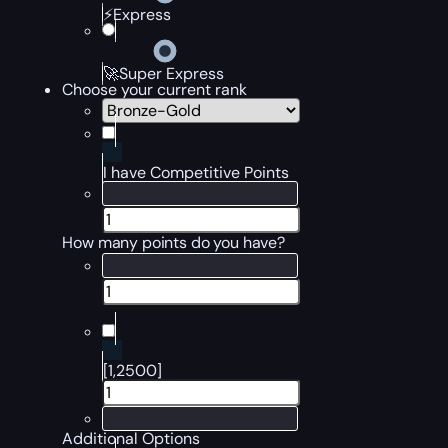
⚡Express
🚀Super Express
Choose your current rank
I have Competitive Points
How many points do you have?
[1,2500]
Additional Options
= = =
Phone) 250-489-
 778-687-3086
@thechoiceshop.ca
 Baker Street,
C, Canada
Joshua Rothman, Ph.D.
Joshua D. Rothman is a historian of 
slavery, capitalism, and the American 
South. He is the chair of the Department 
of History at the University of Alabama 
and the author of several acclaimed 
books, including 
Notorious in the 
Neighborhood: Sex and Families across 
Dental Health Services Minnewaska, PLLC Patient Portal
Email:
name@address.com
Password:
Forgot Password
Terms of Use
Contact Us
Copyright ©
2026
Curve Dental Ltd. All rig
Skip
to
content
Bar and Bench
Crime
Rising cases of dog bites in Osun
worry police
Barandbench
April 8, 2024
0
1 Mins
= = =
ABOUT THIS EXERCISE - Return every line of the material in which the word "have" is found.

RESULT BELOW -
I have Competitive Points
How many points do you have?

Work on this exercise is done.